RECORDS —
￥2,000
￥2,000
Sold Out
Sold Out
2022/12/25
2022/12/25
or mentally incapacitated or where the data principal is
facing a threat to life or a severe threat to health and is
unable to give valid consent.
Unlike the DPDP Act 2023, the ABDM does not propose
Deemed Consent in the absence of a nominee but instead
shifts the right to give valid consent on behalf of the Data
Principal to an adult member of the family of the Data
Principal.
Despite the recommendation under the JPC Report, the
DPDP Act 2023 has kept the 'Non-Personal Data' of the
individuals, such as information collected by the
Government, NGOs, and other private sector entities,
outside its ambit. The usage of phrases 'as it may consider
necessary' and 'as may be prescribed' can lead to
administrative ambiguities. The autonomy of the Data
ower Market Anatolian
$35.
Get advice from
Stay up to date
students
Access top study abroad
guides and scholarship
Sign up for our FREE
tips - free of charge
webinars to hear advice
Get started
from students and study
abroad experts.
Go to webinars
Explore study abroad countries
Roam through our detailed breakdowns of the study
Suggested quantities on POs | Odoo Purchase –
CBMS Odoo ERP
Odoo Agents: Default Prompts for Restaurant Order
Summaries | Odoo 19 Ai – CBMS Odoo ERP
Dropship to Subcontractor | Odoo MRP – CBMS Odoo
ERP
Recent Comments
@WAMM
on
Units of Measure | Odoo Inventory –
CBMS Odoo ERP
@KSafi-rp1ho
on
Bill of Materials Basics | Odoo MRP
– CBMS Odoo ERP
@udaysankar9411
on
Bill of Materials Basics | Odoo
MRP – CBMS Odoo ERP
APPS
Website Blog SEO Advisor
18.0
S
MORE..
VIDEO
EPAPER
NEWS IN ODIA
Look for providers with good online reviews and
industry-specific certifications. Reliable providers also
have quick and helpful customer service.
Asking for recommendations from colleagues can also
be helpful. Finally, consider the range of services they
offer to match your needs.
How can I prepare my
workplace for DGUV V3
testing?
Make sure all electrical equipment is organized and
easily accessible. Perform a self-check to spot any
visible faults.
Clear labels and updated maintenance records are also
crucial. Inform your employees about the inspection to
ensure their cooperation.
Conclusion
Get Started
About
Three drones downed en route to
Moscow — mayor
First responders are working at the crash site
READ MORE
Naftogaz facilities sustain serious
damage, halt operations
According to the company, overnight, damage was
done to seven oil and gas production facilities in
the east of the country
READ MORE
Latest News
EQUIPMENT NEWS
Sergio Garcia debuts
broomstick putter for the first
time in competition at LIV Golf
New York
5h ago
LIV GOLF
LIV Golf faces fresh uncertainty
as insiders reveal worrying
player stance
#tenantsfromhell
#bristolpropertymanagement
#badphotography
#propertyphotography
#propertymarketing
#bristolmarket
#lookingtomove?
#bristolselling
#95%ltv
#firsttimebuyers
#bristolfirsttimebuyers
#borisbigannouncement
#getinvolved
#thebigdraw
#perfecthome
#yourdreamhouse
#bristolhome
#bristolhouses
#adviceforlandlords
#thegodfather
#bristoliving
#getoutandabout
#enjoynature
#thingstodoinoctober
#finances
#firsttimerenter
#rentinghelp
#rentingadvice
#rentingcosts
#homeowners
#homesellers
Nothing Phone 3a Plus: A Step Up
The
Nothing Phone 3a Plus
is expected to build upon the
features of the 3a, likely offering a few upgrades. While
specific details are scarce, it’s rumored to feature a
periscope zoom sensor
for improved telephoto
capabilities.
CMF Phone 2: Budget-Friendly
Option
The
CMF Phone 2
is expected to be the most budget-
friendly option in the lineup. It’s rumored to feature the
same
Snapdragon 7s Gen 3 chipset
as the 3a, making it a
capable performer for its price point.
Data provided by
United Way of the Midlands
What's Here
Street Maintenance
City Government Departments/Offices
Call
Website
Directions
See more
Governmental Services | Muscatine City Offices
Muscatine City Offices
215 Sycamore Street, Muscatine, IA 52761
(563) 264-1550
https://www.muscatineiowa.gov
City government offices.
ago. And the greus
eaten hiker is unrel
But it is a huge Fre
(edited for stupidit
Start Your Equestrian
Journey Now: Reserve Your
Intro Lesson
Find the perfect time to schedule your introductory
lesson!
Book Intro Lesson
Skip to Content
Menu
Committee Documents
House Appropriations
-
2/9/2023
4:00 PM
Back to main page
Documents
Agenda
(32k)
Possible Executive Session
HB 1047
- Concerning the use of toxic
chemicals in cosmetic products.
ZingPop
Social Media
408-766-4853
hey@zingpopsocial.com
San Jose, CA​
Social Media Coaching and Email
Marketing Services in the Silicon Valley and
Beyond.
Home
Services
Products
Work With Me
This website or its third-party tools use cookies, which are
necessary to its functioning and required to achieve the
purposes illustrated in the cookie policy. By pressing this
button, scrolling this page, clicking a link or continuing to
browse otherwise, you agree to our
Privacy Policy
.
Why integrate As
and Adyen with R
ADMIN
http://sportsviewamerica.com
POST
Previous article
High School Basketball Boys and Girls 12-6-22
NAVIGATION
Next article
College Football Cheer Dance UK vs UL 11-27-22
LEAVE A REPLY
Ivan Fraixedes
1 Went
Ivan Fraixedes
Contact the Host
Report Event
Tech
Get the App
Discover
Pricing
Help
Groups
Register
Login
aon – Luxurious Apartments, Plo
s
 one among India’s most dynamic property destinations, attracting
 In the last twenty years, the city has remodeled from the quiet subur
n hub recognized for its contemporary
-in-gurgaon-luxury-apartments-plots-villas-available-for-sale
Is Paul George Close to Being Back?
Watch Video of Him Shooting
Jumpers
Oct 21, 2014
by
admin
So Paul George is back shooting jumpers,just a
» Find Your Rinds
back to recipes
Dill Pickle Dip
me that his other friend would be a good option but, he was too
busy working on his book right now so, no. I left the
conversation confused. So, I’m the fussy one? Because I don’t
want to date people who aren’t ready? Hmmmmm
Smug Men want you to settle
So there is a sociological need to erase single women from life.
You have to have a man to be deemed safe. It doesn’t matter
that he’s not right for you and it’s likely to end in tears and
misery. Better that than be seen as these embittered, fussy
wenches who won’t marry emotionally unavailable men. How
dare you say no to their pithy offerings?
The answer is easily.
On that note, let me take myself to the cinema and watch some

WORK TASK —
What is the number of lines in the data that include the word "Nothing"? State only that number.

ANSWER SPACE —
2